## Working data
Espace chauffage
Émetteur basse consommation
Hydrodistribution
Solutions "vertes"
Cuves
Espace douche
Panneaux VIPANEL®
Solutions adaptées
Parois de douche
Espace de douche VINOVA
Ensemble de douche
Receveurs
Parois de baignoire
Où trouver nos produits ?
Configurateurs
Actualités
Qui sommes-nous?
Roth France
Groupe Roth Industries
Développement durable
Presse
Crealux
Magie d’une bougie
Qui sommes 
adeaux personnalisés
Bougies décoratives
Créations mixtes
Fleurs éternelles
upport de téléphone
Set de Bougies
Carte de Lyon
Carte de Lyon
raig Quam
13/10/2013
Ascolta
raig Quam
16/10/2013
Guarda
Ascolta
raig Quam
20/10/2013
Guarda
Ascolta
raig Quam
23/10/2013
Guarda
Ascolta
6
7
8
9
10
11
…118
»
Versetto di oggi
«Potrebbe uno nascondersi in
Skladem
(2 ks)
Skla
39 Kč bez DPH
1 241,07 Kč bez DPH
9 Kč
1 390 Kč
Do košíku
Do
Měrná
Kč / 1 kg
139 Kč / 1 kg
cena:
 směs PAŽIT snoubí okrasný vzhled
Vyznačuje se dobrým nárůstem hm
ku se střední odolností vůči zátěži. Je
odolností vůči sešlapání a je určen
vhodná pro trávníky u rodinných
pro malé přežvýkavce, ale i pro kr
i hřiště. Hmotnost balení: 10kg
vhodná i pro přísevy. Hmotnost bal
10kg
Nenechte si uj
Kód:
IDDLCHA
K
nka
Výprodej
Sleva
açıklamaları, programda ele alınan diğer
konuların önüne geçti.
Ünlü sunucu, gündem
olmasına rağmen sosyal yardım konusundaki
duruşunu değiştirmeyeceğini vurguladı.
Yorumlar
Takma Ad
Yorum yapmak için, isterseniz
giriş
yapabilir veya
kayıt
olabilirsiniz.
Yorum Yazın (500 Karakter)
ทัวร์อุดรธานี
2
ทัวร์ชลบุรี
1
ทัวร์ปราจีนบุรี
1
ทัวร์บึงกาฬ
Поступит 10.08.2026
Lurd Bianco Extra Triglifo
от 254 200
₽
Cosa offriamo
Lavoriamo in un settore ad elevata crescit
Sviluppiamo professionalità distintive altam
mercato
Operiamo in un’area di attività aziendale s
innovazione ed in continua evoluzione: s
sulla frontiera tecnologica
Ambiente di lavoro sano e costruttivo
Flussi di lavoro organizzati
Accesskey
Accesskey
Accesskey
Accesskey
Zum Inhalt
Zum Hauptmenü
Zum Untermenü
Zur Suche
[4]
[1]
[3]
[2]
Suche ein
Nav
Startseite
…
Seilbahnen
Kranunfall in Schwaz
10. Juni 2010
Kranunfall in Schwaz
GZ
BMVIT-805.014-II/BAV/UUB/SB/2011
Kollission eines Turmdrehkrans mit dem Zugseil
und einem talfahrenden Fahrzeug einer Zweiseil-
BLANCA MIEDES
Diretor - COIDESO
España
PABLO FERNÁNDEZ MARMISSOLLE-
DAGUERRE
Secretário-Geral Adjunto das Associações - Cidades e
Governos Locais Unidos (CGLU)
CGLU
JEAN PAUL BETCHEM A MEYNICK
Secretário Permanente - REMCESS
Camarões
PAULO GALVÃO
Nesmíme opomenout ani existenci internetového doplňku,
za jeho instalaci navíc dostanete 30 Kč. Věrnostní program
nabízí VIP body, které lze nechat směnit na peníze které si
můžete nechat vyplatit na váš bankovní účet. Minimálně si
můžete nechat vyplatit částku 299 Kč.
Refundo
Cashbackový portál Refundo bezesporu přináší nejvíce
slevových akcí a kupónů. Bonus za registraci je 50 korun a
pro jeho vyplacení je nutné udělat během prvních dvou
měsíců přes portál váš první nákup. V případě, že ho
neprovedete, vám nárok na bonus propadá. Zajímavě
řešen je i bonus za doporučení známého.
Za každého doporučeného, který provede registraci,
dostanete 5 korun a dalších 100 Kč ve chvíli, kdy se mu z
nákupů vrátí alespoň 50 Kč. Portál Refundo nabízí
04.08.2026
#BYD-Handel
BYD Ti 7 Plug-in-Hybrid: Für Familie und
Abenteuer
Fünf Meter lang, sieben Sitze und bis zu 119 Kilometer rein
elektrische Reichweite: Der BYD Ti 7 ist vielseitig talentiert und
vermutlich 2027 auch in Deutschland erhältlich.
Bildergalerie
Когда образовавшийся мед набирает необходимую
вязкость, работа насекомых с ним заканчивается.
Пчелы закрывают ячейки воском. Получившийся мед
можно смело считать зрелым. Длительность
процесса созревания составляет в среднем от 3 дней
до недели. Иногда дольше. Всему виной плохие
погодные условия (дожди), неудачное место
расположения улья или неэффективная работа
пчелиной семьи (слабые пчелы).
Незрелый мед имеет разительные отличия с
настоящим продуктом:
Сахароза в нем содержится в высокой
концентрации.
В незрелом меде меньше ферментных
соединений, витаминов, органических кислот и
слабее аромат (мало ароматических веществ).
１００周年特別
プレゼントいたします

---

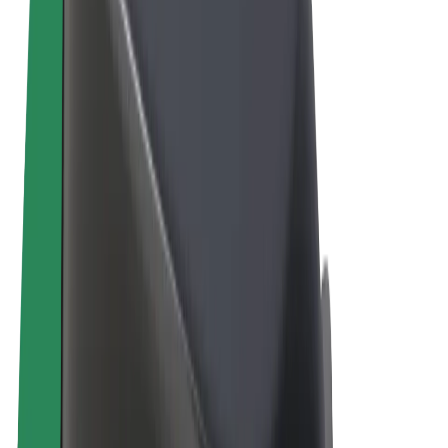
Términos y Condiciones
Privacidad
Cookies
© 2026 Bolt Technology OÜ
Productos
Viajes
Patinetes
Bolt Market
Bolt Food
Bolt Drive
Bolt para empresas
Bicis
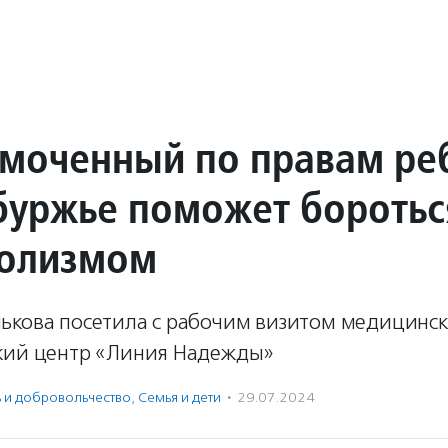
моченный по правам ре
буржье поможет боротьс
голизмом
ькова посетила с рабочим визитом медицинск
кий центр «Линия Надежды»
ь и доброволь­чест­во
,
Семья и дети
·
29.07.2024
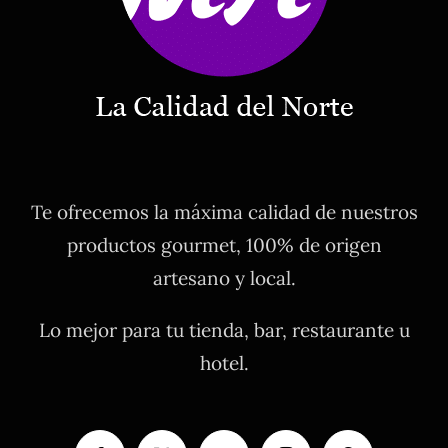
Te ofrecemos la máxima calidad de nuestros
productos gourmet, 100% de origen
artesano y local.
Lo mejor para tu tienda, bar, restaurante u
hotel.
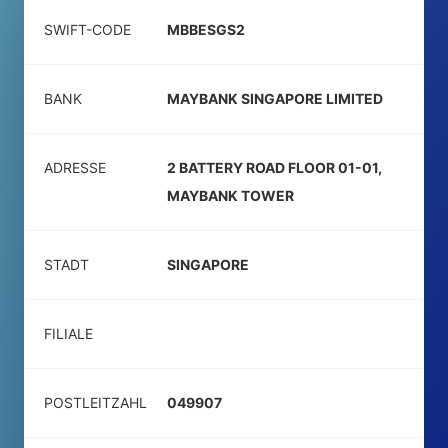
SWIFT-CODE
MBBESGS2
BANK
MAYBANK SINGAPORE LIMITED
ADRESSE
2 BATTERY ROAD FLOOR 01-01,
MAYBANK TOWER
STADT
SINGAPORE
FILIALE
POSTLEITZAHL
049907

---

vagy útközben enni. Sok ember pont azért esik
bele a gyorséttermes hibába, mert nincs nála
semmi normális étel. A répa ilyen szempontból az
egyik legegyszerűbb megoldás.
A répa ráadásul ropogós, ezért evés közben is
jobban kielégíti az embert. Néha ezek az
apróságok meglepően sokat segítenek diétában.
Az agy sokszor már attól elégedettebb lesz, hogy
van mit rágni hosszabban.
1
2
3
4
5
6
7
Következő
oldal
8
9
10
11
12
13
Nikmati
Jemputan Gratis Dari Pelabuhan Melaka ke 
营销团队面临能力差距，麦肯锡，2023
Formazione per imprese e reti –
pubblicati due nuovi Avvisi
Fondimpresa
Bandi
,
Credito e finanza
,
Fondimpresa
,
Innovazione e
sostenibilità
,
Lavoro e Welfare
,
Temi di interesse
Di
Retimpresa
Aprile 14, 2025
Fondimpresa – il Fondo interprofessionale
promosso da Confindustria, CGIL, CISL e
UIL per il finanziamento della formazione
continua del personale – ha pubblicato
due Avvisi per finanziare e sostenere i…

## Exercise instructions
The response should be the listing above, limited to the lines between the one holding "Espace chauffage" and the one holding "139 Kč / 1 kg", inclusive, reproduced exactly.

## Response to this task
Espace chauffage
Émetteur basse consommation
Hydrodistribution
Solutions "vertes"
Cuves
Espace douche
Panneaux VIPANEL®
Solutions adaptées
Parois de douche
Espace de douche VINOVA
Ensemble de douche
Receveurs
Parois de baignoire
Où trouver nos produits ?
Configurateurs
Actualités
Qui sommes-nous?
Roth France
Groupe Roth Industries
Développement durable
Presse
Crealux
Magie d’une bougie
Qui sommes 
adeaux personnalisés
Bougies décoratives
Créations mixtes
Fleurs éternelles
upport de téléphone
Set de Bougies
Carte de Lyon
Carte de Lyon
raig Quam
13/10/2013
Ascolta
raig Quam
16/10/2013
Guarda
Ascolta
raig Quam
20/10/2013
Guarda
Ascolta
raig Quam
23/10/2013
Guarda
Ascolta
6
7
8
9
10
11
…118
»
Versetto di oggi
«Potrebbe uno nascondersi in
Skladem
(2 ks)
Skla
39 Kč bez DPH
1 241,07 Kč bez DPH
9 Kč
1 390 Kč
Do košíku
Do
Měrná
Kč / 1 kg
139 Kč / 1 kg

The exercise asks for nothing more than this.